Your assignment: Go through the listing below and show each line that has the word "Restaurant".

....

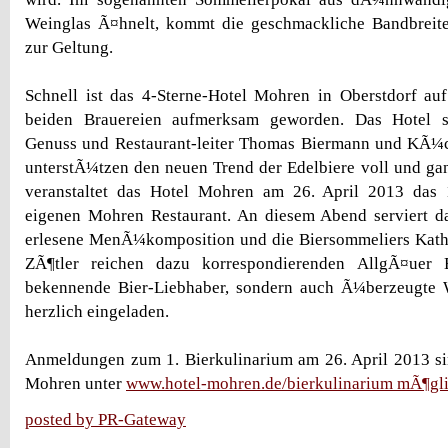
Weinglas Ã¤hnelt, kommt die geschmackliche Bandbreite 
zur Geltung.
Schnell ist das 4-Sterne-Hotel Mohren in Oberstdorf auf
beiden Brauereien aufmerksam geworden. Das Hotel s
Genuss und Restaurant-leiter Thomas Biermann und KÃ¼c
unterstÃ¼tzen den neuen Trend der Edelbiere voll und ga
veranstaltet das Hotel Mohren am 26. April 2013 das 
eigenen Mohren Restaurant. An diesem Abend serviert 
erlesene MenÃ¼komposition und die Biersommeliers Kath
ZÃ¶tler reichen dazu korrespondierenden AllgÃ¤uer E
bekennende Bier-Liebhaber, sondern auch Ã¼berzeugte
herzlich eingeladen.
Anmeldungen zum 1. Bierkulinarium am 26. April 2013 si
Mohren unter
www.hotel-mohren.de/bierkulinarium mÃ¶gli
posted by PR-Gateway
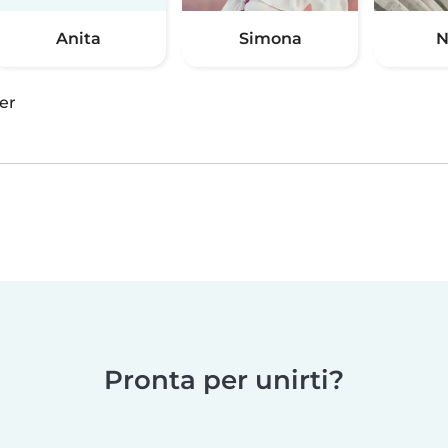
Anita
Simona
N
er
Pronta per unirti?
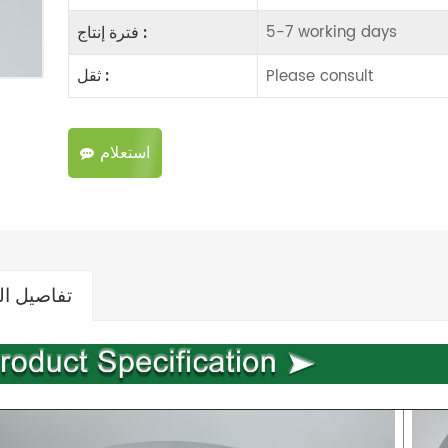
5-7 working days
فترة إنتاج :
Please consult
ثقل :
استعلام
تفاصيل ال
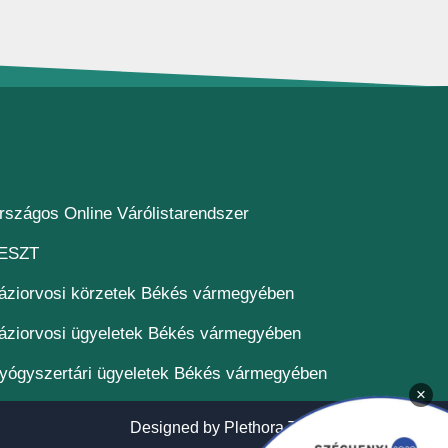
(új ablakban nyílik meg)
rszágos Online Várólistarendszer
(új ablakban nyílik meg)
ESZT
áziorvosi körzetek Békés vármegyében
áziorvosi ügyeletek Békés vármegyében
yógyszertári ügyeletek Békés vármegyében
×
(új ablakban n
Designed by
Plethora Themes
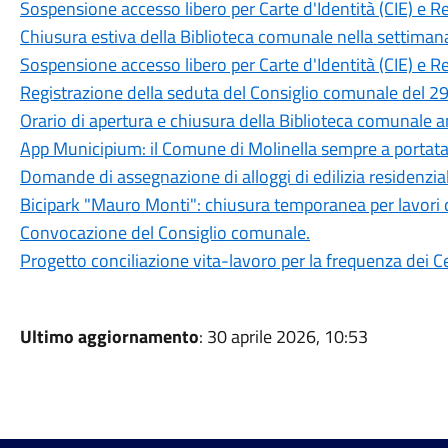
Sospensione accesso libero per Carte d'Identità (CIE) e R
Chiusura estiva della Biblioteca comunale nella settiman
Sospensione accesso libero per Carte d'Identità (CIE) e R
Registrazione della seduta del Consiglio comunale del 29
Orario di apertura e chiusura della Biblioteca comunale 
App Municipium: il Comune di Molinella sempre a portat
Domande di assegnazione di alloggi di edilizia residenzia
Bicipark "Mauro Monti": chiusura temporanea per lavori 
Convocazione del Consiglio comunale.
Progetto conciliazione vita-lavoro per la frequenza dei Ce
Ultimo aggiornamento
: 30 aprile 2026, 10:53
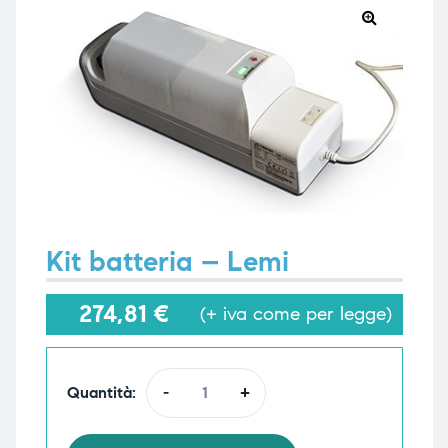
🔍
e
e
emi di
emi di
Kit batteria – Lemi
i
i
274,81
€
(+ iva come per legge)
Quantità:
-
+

....

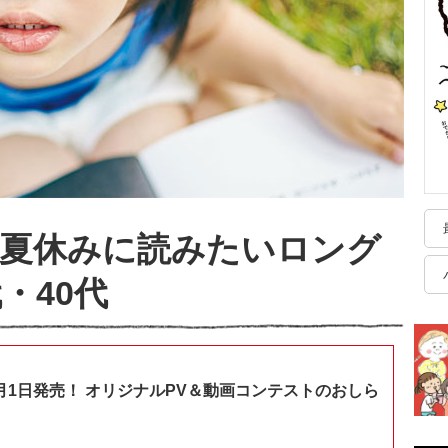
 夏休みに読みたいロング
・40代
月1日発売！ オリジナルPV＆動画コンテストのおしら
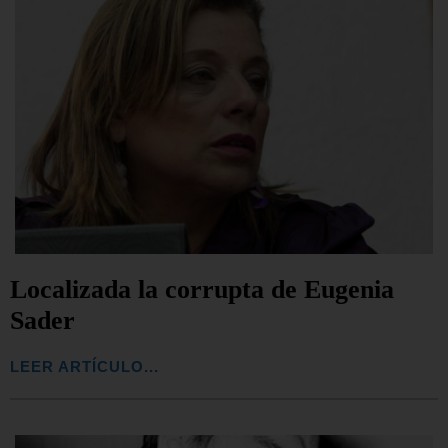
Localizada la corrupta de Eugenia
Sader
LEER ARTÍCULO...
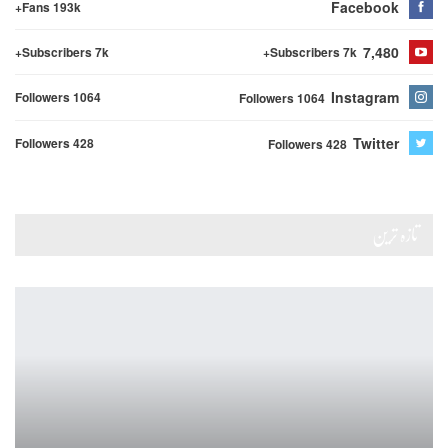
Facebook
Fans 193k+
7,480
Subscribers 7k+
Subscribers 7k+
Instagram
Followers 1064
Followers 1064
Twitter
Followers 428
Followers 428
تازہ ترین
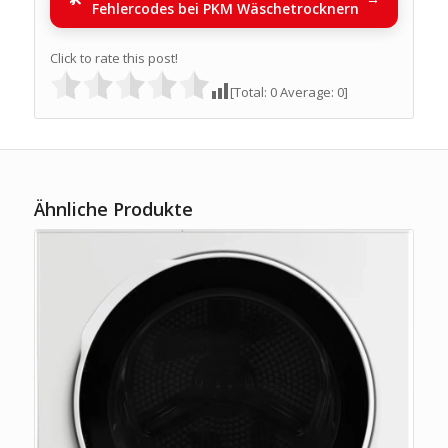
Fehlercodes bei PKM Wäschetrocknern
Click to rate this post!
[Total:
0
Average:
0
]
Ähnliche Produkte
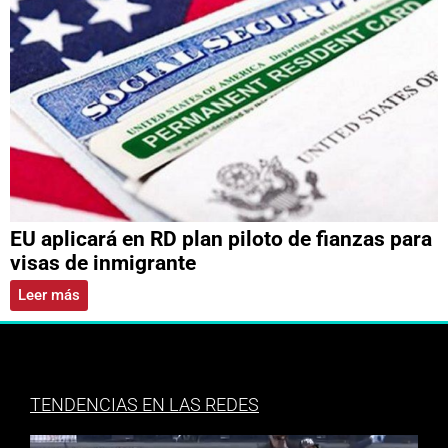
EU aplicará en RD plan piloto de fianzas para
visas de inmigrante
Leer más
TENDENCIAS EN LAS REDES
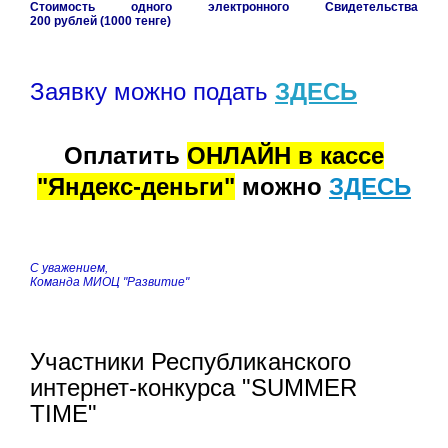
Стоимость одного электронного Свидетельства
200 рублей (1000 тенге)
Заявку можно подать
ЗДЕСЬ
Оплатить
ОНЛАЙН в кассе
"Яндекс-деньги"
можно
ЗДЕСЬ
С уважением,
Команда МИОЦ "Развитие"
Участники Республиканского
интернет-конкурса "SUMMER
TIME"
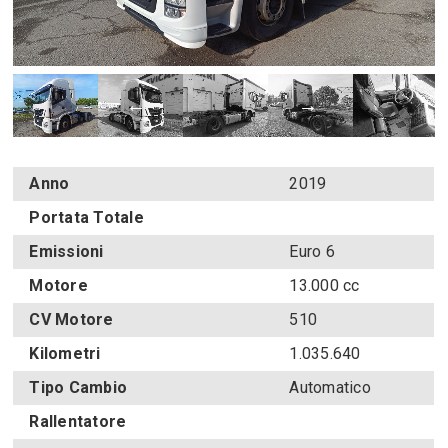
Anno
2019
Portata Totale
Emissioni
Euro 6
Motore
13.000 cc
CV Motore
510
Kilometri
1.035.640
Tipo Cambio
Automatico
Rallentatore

....

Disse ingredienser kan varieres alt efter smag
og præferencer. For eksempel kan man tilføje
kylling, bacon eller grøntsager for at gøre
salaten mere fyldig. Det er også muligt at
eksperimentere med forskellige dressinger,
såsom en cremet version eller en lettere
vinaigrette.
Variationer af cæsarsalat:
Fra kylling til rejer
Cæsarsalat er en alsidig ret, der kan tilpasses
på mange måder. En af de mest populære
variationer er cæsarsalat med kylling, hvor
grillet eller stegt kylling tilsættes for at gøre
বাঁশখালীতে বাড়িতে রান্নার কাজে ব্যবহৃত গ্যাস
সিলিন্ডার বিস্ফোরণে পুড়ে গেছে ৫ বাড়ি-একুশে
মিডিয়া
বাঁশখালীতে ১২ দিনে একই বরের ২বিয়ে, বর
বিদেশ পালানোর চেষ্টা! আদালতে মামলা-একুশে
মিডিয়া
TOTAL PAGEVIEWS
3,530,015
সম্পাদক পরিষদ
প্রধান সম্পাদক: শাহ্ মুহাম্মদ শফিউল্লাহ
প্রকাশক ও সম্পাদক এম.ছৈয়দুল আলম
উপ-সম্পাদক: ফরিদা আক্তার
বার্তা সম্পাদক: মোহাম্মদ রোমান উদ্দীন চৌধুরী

....

Your solution:
Genuss und Restaurant-leiter Thomas Biermann und KÃ¼c
eigenen Mohren Restaurant. An diesem Abend serviert 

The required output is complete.